Polonia w tym sezonie odniosła tylko jedno zwycięstwo i ma zdecydowanie najbardziej dziurawą obronę w ekstraklasie. - Z Odrą Wodzisław zagraliśmy żenująco słabo - kręci głową Damian Baryla i za powód wskazuje fakt, że zmiennicy nie potrafili w pełni zastąpić kontuzjowanych zawodników. - Wychodzi na to, że nie mamy tak silnej i wyrównanej kadry. Dało się to zauważyć szczególnie jeśli chodzi o środek pola, który jest sercem drużyny. Okazało się, że Rafała Grzyba i Mariusza Przybylskiego nie umiemy zastąpić - wskazuje prezes Polonii.

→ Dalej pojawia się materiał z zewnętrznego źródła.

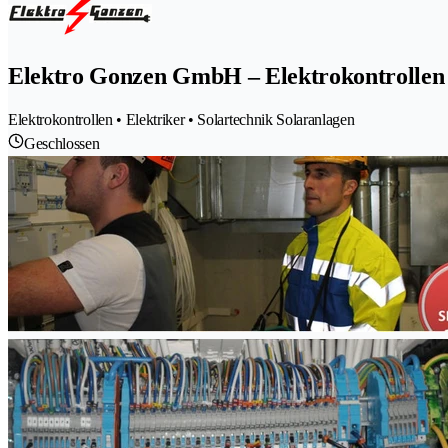
Elektro Gonzen GmbH – Elektrokontrollen
Elektrokontrollen • Elektriker • Solartechnik Solaranlagen
Geschlossen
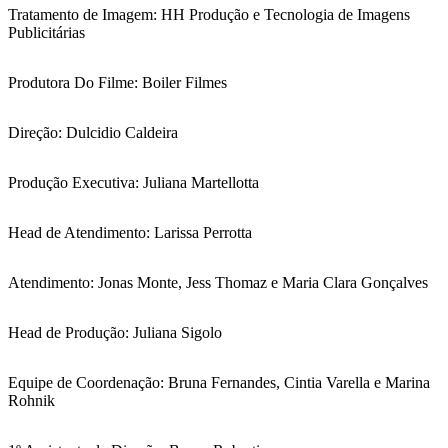
Tratamento de Imagem: HH Produção e Tecnologia de Imagens
Publicitárias
Produtora Do Filme: Boiler Filmes
Direção: Dulcidio Caldeira
Produção Executiva: Juliana Martellotta
Head de Atendimento: Larissa Perrotta
Atendimento: Jonas Monte, Jess Thomaz e Maria Clara Gonçalves
Head de Produção: Juliana Sigolo
Equipe de Coordenação: Bruna Fernandes, Cintia Varella e Marina
Rohnik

- Skompromitowaliśmy się. Jest mi wstyd za zespół - powiedział na konferencji prasowej w Wodzisławiu Śląskim trener Motyka. Podczas programu Liga+ w stacji Canal+ jeden z ekspertów donosił, że w tym samym czasie prezes Bartyla głośno krytykował szkoleniowca. - Nigdy na gorąco nie komentuję gry naszego zespołu. Nawet nie było mnie w sali konferencyjnej, gdzie miałem rzekomo tak mówić - wzdycha "sternik" bytomskiego klubu. - Z trenerem porozmawiamy. Dziś albo jutro. Na spokojnie - dodaje.